Best recognition received as a D&I leader.

The best recognition Lukeisha states she received wasn’t so much of a recognition as it was confirmation that she made the right decision of leaving her former career in media and pivoted to working on diversity, equity, and inclusion for the media industry. 

A couple of months after assuming her role, Lukeisha was invited to participate in her first DEI panel.  At 4A’s Decision 20/20 conference of over 200 media experts. They were asked a question pertaining to the “difficulty” of progressing DEI in the industry. “While my DEI colleagues were answering the question, I recall feeling nervous to respond as I had a different perspective,” she states.

Lukeisha remembers the day before Shelley Zalis, Founder and CEO of The Female Quotient advised her, “never to be afraid to speak up, as I may not get another chance and someone in the audience may need to hear what I have to say”. With that memory, she proceeded to share her opinion of “I don’t think it’s difficult at all. This is a room full of media professionals and in our business; we’re used to getting challenging briefs from our clients which we have to deliver on. Treat this like a brief, know your target audience and put together a plan of strategies based on the objective.”  Her response was picked up and reported by several PR and media outlets. “I’m grateful for that moment that kicked off my career, solidifying my voice in this space,” she exclaims.
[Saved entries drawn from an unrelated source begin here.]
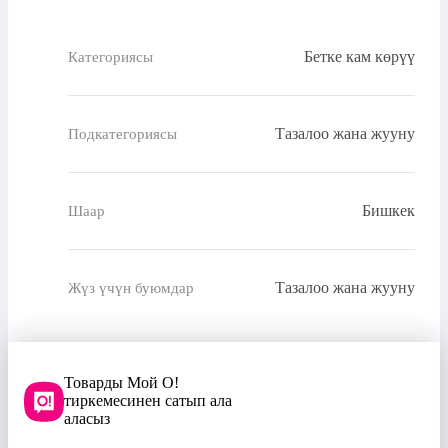
Бетке кам көрүү
Категориясы
Тазалоо жана жууну
Подкатегориясы
Бишкек
Шаар
Тазалоо жана жууну
Жүз үчүн буюмдар
Товарды Мой О!
тиркемесинен сатып ала
аласыз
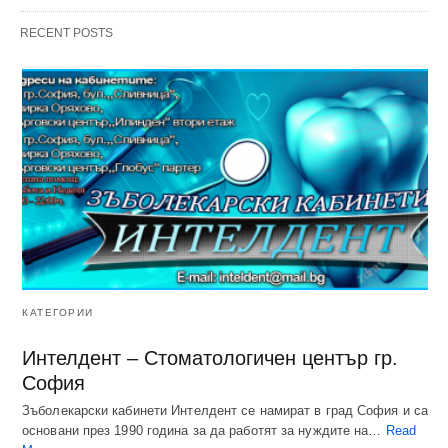
RECENT POSTS
КАТЕГОРИИ
Интелдент – Стоматологичен център гр.
София
Зъболекарски кабинети Интелдент се намират в град София и са
основани през 1990 година за да работят за нуждите на…
Read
Lukeisha’s thoughts on the changing businesses landscape in diversity and inclusion

Businesses no longer have the choice of deciding whether to make provisions for DEI – it’s a must! Consumers are diverse and they are being targeted daily with messaging or products that are assumed to cater to their individual needs. If businesses aren’t aware and unwilling to be educated and engage with those differences, they will lose profitability.

The spending power of underrepresented groups is increasing, and people are willing to forsake brand loyalty for brand inclusivity. Consumers are demanding to see changes, not just inclusivity in product and media representation but equity at headquarters. They want to be seen, heard, and valued in front of and behind the camera, from the product innovation team to the point of purchase. The fewer emphasis companies put towards embedding DEI into all aspects of their businesses today, the more work they will have to do to regain and reengage their consumers tomorrow.

“Around the world, GroupM supports publishers that reach more diverse audiences with sustainable initiatives supporting and reaching underrepresented voices and communities,” explains Lukeisha.

Staying motivated and maintaining a work-life balance

Lukeisha says that she maintains a balance in her personal and professional life by prioritizing what matters most to her – her family. “We are each other’s biggest fans and support system. When I work, I put 100% into everything I do, so when it comes to my family, I do not compromise spending quality time with them. They understand there may be some late nights and missed family dinners but those are very rare. When I log off from work, I give my family my full attention, and I don’t check work emails,” she says.

However, this has not always been the case. In the past, she worked long days and into the night, while her husband worked nights. He spent more time with the kids, and Lukeisha felt like she was missing out on a lot. She wasn’t seeing her husband or the children. Her husband and sons became the boys’ team and there was no mention of mom. That was the turning point for her to set work boundaries, and now she states that they are the Paul Team.

Lukeisha leads her DEI team in the same way. They discuss each other’s families and the importance of sharing time with loved ones. Work is important, but not more than time shared with loved ones.